Recent studies have shown that m6A modifications can regulate immune cell activation and tumor microenvironment infiltration, which may affect immunotherapy efficacy. Therefore, m6A modification is a potential target in cancer immunotherapy and is expected to complement immune checkpoint inhibitor therapy, thereby significantly improving cancer patient survival and quality of life. ⁸ , ⁹ The m6A writer METTL3 and reader YTHDF2 regulate the antitumor immunity of NK cells. METTL3‐mediated m6A methylation and YTHDF2 may be important regulators of antitumor immunity and NK cell homeostasis. ¹⁰ Han et al. showed that the m6A reader YTHDF1 negatively regulates the antitumor immune response of dendritic cells (DCs). Specifically, YTHDF1 enhances the mRNA translation of a lysosomal protease that degrades antigens in the lysosome. Without YTHDF1, lysosomal protease translation is reduced, facilitating antigen cross‐presentation and promoting cytotoxic T‐cell responses. ¹¹

Additionally, numerous studies have shown that m6A modification regulates tumorigenesis and progression by modulating tumor metabolism and related signaling pathways. In colorectal cancer, overexpression of the m6A reader IMP2 (IGF2BP2) stabilizes the ZFAS1/OLA1 axis, thereby increasing OLA1 recruitment, ATP hydrolysis, and glycolysis; activating the Warburg effect; and enhancing cancer cell proliferation and colony formation. ¹² A hallmark of highly aggressive cancer cells is increased energy metabolism, including glycolytic activity and lactic acid fermentation. The Warburg effect is a typical feature of abnormal tumor glycolysis. In esophageal cancer, the m6A reader HNRNPA2B1 upregulates the fatty acid metabolism‐related genes ACLY and ACC1, thereby promoting cellular lipid accumulation and tumor progression, including cancer cell proliferation, migration, and invasion. ¹³ Zhang et al. ¹⁴ indicated that METTL3 can directly activate the PI3K‐Akt‐mTOR signaling pathway to promote cell proliferation, migration, and expression in retinoblastoma cancer cells.

Noncoding RNAs (ncRNAs) do not code for proteins but can produce noncoding transcripts that regulate gene expression, protein function, development, differentiation, and metabolism during physiological and pathological processes. Studies have shown that approximately 90% of the genes in eukaryotic genomes are transcribed genes. However, only 1%–2% of these transcribed genes encode proteins; most are transcribed as ncRNAs. ¹⁵ ncRNAs are cancer pathway regulators identified in the last decade and are cancer biomarkers. Long noncoding RNAs (lncRNAs) are ncRNAs consisting of more than 200 nucleotides, and lncRNA expression may affect cancer prognosis. m6A regulators, such as METTL3, ALKBH5, and IGF2BP1, have been reported to m6A‐dependently modify ncRNAs involved in oncogenic effects.

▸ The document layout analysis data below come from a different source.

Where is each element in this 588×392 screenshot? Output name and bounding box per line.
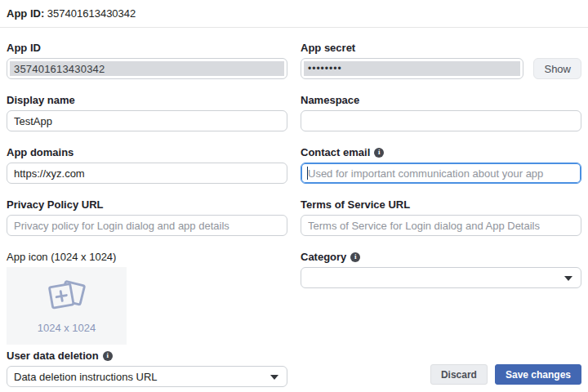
display-name-field-group: Display name <box>7 94 287 131</box>
app-icon-size-hint: 1024 x 1024 <box>38 322 96 334</box>
app-id-value: 357401613430342 <box>10 61 284 76</box>
terms-of-service-label: Terms of Service URL <box>301 198 581 211</box>
contact-email-input[interactable] <box>301 163 581 184</box>
user-data-deletion-value: Data deletion instructions URL <box>14 371 158 383</box>
basic-settings-form: App ID 357401613430342 App secret ••••••… <box>0 28 588 387</box>
namespace-input[interactable] <box>301 110 581 131</box>
app-domains-field-group: App domains <box>7 146 287 184</box>
user-data-deletion-field-group: User data deletion i Data deletion instr… <box>7 350 287 387</box>
discard-button[interactable]: Discard <box>430 364 488 385</box>
display-name-input[interactable] <box>7 110 287 131</box>
app-id-label: App ID <box>7 42 287 54</box>
terms-of-service-field-group: Terms of Service URL <box>301 198 581 236</box>
namespace-label: Namespace <box>301 94 581 106</box>
privacy-policy-field-group: Privacy Policy URL <box>7 198 287 236</box>
chevron-down-icon <box>270 375 278 380</box>
footer-actions: Discard Save changes <box>301 350 581 387</box>
privacy-policy-label: Privacy Policy URL <box>7 198 287 211</box>
app-secret-label: App secret <box>301 42 581 54</box>
namespace-field-group: Namespace <box>301 94 581 131</box>
user-data-deletion-info-icon: i <box>103 351 113 361</box>
app-id-header-label: App ID: <box>7 7 44 20</box>
user-data-deletion-select[interactable]: Data deletion instructions URL <box>7 366 287 387</box>
category-select[interactable] <box>301 267 581 288</box>
app-secret-field-group: App secret •••••••• Show <box>301 42 581 79</box>
show-secret-button[interactable]: Show <box>533 58 581 79</box>
contact-email-info-icon: i <box>374 148 384 158</box>
page-header: App ID: 357401613430342 <box>0 0 588 27</box>
user-data-deletion-label: User data deletion i <box>7 350 287 362</box>
app-icon-field-group: App icon (1024 x 1024) 1024 x 1024 <box>7 251 287 345</box>
category-field-group: Category i <box>301 251 581 345</box>
chevron-down-icon <box>564 276 572 281</box>
contact-email-field-group: Contact email i <box>301 146 581 184</box>
app-domains-label: App domains <box>7 146 287 158</box>
app-id-header-value: 357401613430342 <box>47 7 136 20</box>
app-icon-upload[interactable]: 1024 x 1024 <box>7 267 127 345</box>
save-changes-button[interactable]: Save changes <box>495 364 581 385</box>
app-id-input: 357401613430342 <box>7 58 287 79</box>
category-label: Category i <box>301 251 581 263</box>
app-id-field-group: App ID 357401613430342 <box>7 42 287 79</box>
category-info-icon: i <box>350 252 360 262</box>
app-secret-input: •••••••• <box>301 58 523 79</box>
display-name-label: Display name <box>7 94 287 106</box>
add-photo-icon <box>43 278 90 317</box>
app-icon-label: App icon (1024 x 1024) <box>7 251 287 263</box>
text-cursor <box>307 167 308 180</box>
terms-of-service-input[interactable] <box>301 215 581 236</box>
contact-email-label: Contact email i <box>301 146 581 158</box>
privacy-policy-input[interactable] <box>7 215 287 236</box>
app-domains-input[interactable] <box>7 163 287 184</box>
app-secret-value: •••••••• <box>304 61 520 76</box>
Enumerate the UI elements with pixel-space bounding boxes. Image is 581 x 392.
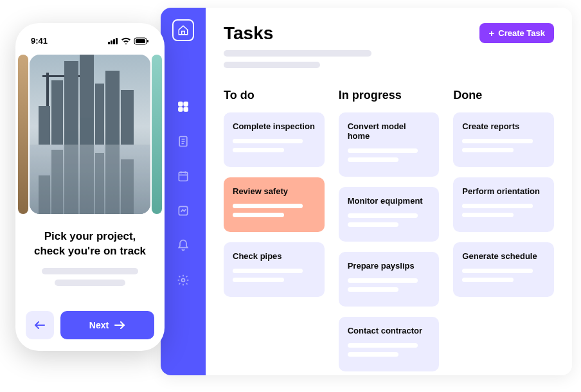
card-title: Perform orientation bbox=[462, 186, 545, 196]
svg-rect-0 bbox=[179, 102, 183, 107]
arrow-left-icon bbox=[34, 321, 46, 330]
sidebar bbox=[161, 8, 206, 375]
subtitle-placeholder bbox=[224, 50, 371, 68]
task-card[interactable]: Complete inspection bbox=[224, 112, 325, 167]
next-button[interactable]: Next bbox=[60, 311, 154, 339]
card-title: Complete inspection bbox=[233, 121, 316, 131]
card-placeholder bbox=[348, 213, 418, 218]
column-1: In progressConvert model homeMonitor equ… bbox=[339, 89, 440, 375]
card-placeholder bbox=[348, 343, 418, 348]
card-placeholder bbox=[233, 204, 303, 208]
card-placeholder bbox=[348, 278, 418, 283]
task-card[interactable]: Create reports bbox=[453, 112, 554, 167]
card-placeholder bbox=[462, 204, 532, 208]
column-2: DoneCreate reportsPerform orientationGen… bbox=[453, 89, 554, 375]
chart-icon bbox=[177, 204, 190, 217]
nav-calendar[interactable] bbox=[175, 168, 191, 184]
svg-rect-8 bbox=[179, 172, 187, 181]
nav-notifications[interactable] bbox=[175, 238, 191, 253]
svg-rect-19 bbox=[136, 39, 145, 43]
card-placeholder bbox=[233, 148, 284, 152]
card-placeholder bbox=[462, 139, 532, 143]
image-carousel[interactable] bbox=[26, 55, 154, 214]
svg-rect-16 bbox=[113, 39, 115, 44]
column-0: To doComplete inspectionReview safetyChe… bbox=[224, 89, 325, 375]
task-card[interactable]: Check pipes bbox=[224, 242, 325, 297]
card-placeholder bbox=[348, 222, 399, 227]
carousel-peek-right bbox=[152, 55, 162, 214]
svg-rect-1 bbox=[184, 102, 188, 107]
create-task-button[interactable]: + Create Task bbox=[479, 23, 554, 43]
plus-icon: + bbox=[488, 28, 494, 38]
column-title: In progress bbox=[339, 89, 440, 102]
nav-analytics[interactable] bbox=[175, 203, 191, 218]
main-header: Tasks + Create Task bbox=[224, 23, 554, 68]
wifi-icon bbox=[121, 37, 131, 44]
card-placeholder bbox=[348, 157, 399, 162]
gear-icon bbox=[177, 274, 190, 287]
card-placeholder bbox=[348, 287, 399, 292]
nav-dashboard[interactable] bbox=[175, 99, 191, 114]
page-title: Tasks bbox=[224, 23, 371, 44]
card-title: Monitor equipment bbox=[348, 196, 431, 206]
phone-mockup: 9:41 Pick your project,check you're on t… bbox=[15, 23, 165, 351]
card-placeholder bbox=[348, 352, 399, 357]
calendar-icon bbox=[177, 170, 190, 183]
card-title: Review safety bbox=[233, 186, 316, 196]
status-bar: 9:41 bbox=[26, 33, 154, 46]
create-task-label: Create Task bbox=[498, 28, 545, 38]
card-placeholder bbox=[233, 213, 284, 217]
card-placeholder bbox=[462, 269, 532, 273]
document-icon bbox=[177, 135, 190, 148]
svg-rect-17 bbox=[116, 38, 118, 44]
svg-rect-15 bbox=[111, 40, 112, 44]
signal-icon bbox=[108, 37, 118, 44]
logo bbox=[172, 19, 194, 41]
card-title: Prepare payslips bbox=[348, 261, 431, 271]
card-placeholder bbox=[233, 139, 303, 143]
carousel-peek-left bbox=[18, 55, 28, 214]
card-placeholder bbox=[348, 148, 418, 153]
svg-rect-2 bbox=[179, 107, 183, 112]
status-time: 9:41 bbox=[31, 36, 48, 46]
nav-settings[interactable] bbox=[175, 272, 191, 288]
task-card[interactable]: Perform orientation bbox=[453, 177, 554, 232]
main-panel: Tasks + Create Task To doComplete inspec… bbox=[206, 8, 572, 375]
onboarding-subtitle-placeholder bbox=[26, 268, 154, 286]
card-placeholder bbox=[462, 278, 514, 282]
nav-documents[interactable] bbox=[175, 134, 191, 149]
card-placeholder bbox=[462, 148, 514, 152]
phone-actions: Next bbox=[26, 311, 154, 339]
back-button[interactable] bbox=[26, 311, 54, 339]
task-card[interactable]: Convert model home bbox=[339, 112, 440, 177]
card-placeholder bbox=[233, 269, 303, 273]
svg-point-13 bbox=[182, 279, 185, 282]
task-card[interactable]: Monitor equipment bbox=[339, 187, 440, 242]
onboarding-title: Pick your project,check you're on track bbox=[26, 229, 154, 259]
svg-rect-20 bbox=[147, 40, 148, 42]
column-title: Done bbox=[453, 89, 554, 102]
dashboard-icon bbox=[177, 100, 190, 113]
card-title: Contact contractor bbox=[348, 326, 431, 335]
arrow-right-icon bbox=[114, 321, 125, 330]
column-title: To do bbox=[224, 89, 325, 102]
svg-rect-3 bbox=[184, 107, 188, 112]
status-icons bbox=[108, 37, 149, 45]
card-title: Create reports bbox=[462, 121, 545, 131]
bell-icon bbox=[177, 239, 190, 252]
card-title: Convert model home bbox=[348, 121, 431, 141]
card-title: Generate schedule bbox=[462, 251, 545, 261]
battery-icon bbox=[134, 37, 149, 45]
task-card[interactable]: Review safety bbox=[224, 177, 325, 232]
svg-rect-14 bbox=[108, 42, 110, 44]
next-label: Next bbox=[89, 320, 109, 330]
task-card[interactable]: Generate schedule bbox=[453, 242, 554, 297]
card-title: Check pipes bbox=[233, 251, 316, 261]
dashboard-window: Tasks + Create Task To doComplete inspec… bbox=[161, 8, 572, 375]
carousel-image bbox=[30, 55, 150, 214]
kanban-board: To doComplete inspectionReview safetyChe… bbox=[224, 89, 554, 375]
sidebar-nav bbox=[175, 99, 191, 288]
task-card[interactable]: Prepare payslips bbox=[339, 252, 440, 307]
task-card[interactable]: Contact contractor bbox=[339, 317, 440, 371]
card-placeholder bbox=[233, 278, 284, 282]
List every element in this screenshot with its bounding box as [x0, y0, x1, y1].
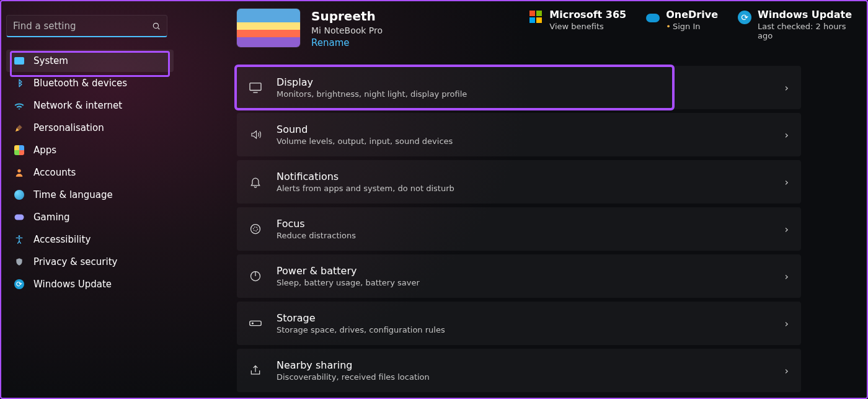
- personalisation-icon: [14, 122, 25, 133]
- nav-label: Privacy & security: [33, 256, 117, 267]
- chevron-right-icon: ›: [785, 271, 789, 282]
- svg-rect-11: [250, 321, 261, 325]
- svg-point-2: [17, 169, 20, 173]
- row-sub: Alerts from apps and system, do not dist…: [277, 184, 454, 193]
- svg-point-7: [251, 225, 260, 234]
- nav-accessibility[interactable]: Accessibility: [6, 228, 174, 251]
- row-storage[interactable]: StorageStorage space, drives, configurat…: [237, 302, 801, 345]
- nav-label: Gaming: [33, 212, 70, 223]
- chevron-right-icon: ›: [785, 176, 789, 188]
- device-info: Supreeth Mi NoteBook Pro Rename: [311, 9, 383, 48]
- device-model: Mi NoteBook Pro: [311, 25, 383, 35]
- display-icon: [248, 82, 263, 93]
- svg-line-1: [158, 27, 160, 29]
- search-box[interactable]: [6, 15, 167, 37]
- chevron-right-icon: ›: [785, 318, 789, 330]
- chevron-right-icon: ›: [785, 82, 789, 94]
- row-nearby-sharing[interactable]: Nearby sharingDiscoverability, received …: [237, 349, 801, 392]
- chevron-right-icon: ›: [785, 223, 789, 235]
- nav-list: System Bluetooth & devices Network & int…: [6, 50, 174, 295]
- onedrive-card[interactable]: OneDrive •Sign In: [646, 9, 727, 48]
- svg-rect-5: [250, 83, 261, 91]
- row-sub: Reduce distractions: [277, 231, 356, 240]
- row-title: Storage: [277, 312, 445, 324]
- nav-label: Personalisation: [33, 122, 104, 133]
- svg-rect-3: [15, 215, 24, 220]
- storage-icon: [248, 319, 263, 328]
- row-focus[interactable]: FocusReduce distractions ›: [237, 207, 801, 251]
- network-icon: [14, 100, 25, 111]
- system-icon: [14, 55, 25, 66]
- nav-accounts[interactable]: Accounts: [6, 161, 174, 184]
- row-sub: Discoverability, received files location: [277, 372, 430, 382]
- row-sub: Monitors, brightness, night light, displ…: [277, 89, 467, 99]
- card-title: OneDrive: [666, 9, 718, 20]
- nav-apps[interactable]: Apps: [6, 139, 174, 161]
- row-title: Focus: [277, 218, 356, 230]
- nav-system[interactable]: System: [6, 50, 174, 72]
- windows-update-icon: ⟳: [14, 279, 25, 290]
- row-sound[interactable]: SoundVolume levels, output, input, sound…: [237, 113, 801, 156]
- nav-label: System: [33, 55, 68, 66]
- svg-point-12: [252, 323, 254, 324]
- windows-update-card[interactable]: ⟳ Windows Update Last checked: 2 hours a…: [738, 9, 859, 48]
- card-title: Windows Update: [758, 9, 851, 20]
- sidebar: System Bluetooth & devices Network & int…: [6, 15, 174, 295]
- search-icon: [152, 22, 161, 30]
- search-input[interactable]: [13, 20, 149, 32]
- rename-link[interactable]: Rename: [311, 37, 383, 48]
- row-title: Notifications: [277, 171, 454, 182]
- notifications-icon: [248, 176, 263, 188]
- nav-label: Time & language: [33, 189, 113, 200]
- nav-label: Apps: [33, 145, 56, 156]
- row-sub: Storage space, drives, configuration rul…: [277, 325, 445, 334]
- ms365-icon: [529, 11, 543, 24]
- svg-point-4: [19, 235, 20, 237]
- row-title: Nearby sharing: [277, 359, 430, 371]
- card-title: Microsoft 365: [549, 9, 626, 20]
- row-power-battery[interactable]: Power & batterySleep, battery usage, bat…: [237, 254, 801, 298]
- card-sub: View benefits: [549, 22, 626, 31]
- nav-label: Accounts: [33, 167, 76, 178]
- nav-label: Network & internet: [33, 100, 122, 111]
- nav-time-language[interactable]: Time & language: [6, 184, 174, 206]
- card-sub: Last checked: 2 hours ago: [758, 22, 851, 40]
- row-sub: Volume levels, output, input, sound devi…: [277, 137, 453, 146]
- chevron-right-icon: ›: [785, 365, 789, 377]
- nav-gaming[interactable]: Gaming: [6, 206, 174, 228]
- nav-privacy-security[interactable]: Privacy & security: [6, 251, 174, 273]
- accounts-icon: [14, 167, 25, 178]
- gaming-icon: [14, 212, 25, 223]
- nav-windows-update[interactable]: ⟳ Windows Update: [6, 273, 174, 295]
- bluetooth-icon: [14, 78, 25, 89]
- row-sub: Sleep, battery usage, battery saver: [277, 278, 420, 287]
- privacy-icon: [14, 256, 25, 267]
- power-icon: [248, 270, 263, 282]
- row-title: Power & battery: [277, 265, 420, 277]
- device-thumbnail: [237, 9, 300, 47]
- onedrive-icon: [646, 11, 660, 24]
- nav-personalisation[interactable]: Personalisation: [6, 117, 174, 139]
- header: Supreeth Mi NoteBook Pro Rename Microsof…: [237, 9, 859, 48]
- apps-icon: [14, 145, 25, 156]
- nav-label: Bluetooth & devices: [33, 78, 127, 89]
- time-language-icon: [14, 189, 25, 200]
- row-notifications[interactable]: NotificationsAlerts from apps and system…: [237, 160, 801, 204]
- microsoft-365-card[interactable]: Microsoft 365 View benefits: [529, 9, 635, 48]
- system-settings-list: DisplayMonitors, brightness, night light…: [237, 66, 801, 392]
- row-title: Display: [277, 76, 467, 88]
- nav-label: Accessibility: [33, 234, 91, 245]
- row-title: Sound: [277, 123, 453, 135]
- row-display[interactable]: DisplayMonitors, brightness, night light…: [237, 66, 801, 109]
- chevron-right-icon: ›: [785, 129, 789, 141]
- svg-point-0: [153, 23, 158, 28]
- sound-icon: [248, 129, 263, 140]
- nav-network-internet[interactable]: Network & internet: [6, 94, 174, 117]
- card-sub: •Sign In: [666, 22, 718, 31]
- svg-point-8: [254, 227, 258, 231]
- nav-bluetooth-devices[interactable]: Bluetooth & devices: [6, 72, 174, 94]
- focus-icon: [248, 223, 263, 235]
- nav-label: Windows Update: [33, 279, 112, 290]
- share-icon: [248, 364, 263, 377]
- accessibility-icon: [14, 234, 25, 245]
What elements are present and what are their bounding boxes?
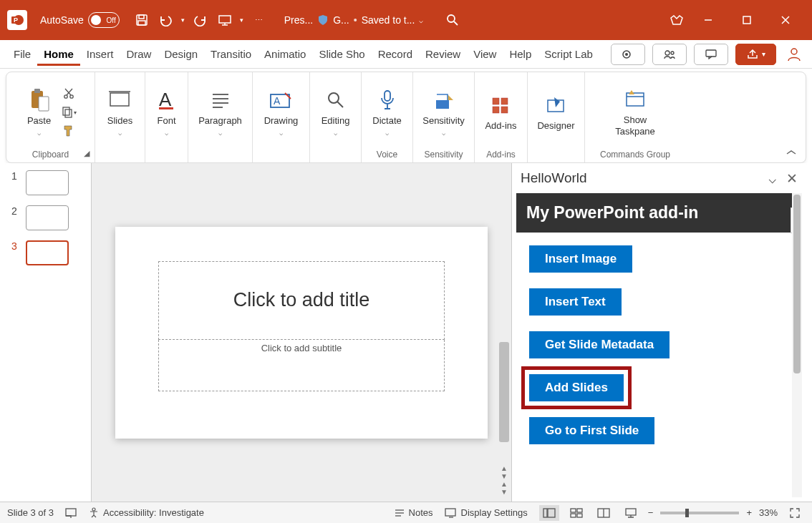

Furthermore, ncRNAs can target and regulate m6A regulators, impacting cancer development. ¹⁶ It has been shown that m6A‐modified lncRNAs can affect target gene function in tumors through RNA–protein binding, ceRNA (competitive endogenous RNA) mechanisms, or RNA–RNA binding. Many publications have reported a relationship between m6A modification and endometrial carcinogenesis and development. Liu et al. showed that METTL14 mutations or reduced METTL3 expression activates the AKT pathway, leading to increased proliferation and tumorigenicity of endometrial cancer cells. The above findings reveal that reduced m6A modification is an oncogenic mechanism in EC, confirming that m6A is an AKT signaling regulator. ¹⁷ Zhang et al. found that IGF2BP1 is highly expressed in EC and associated with poor patient prognosis. Mechanistically, IGF2BP1 recognizes and stabilizes PEG10 mRNA in an m6A‐dependent manner, enhancing PEG10 expression and thereby accelerating the cell cycle and promoting EC progression. ¹⁸ However, few studies have examined the association between m6A‐related lncRNAs and UCEC prognosis and treatment response.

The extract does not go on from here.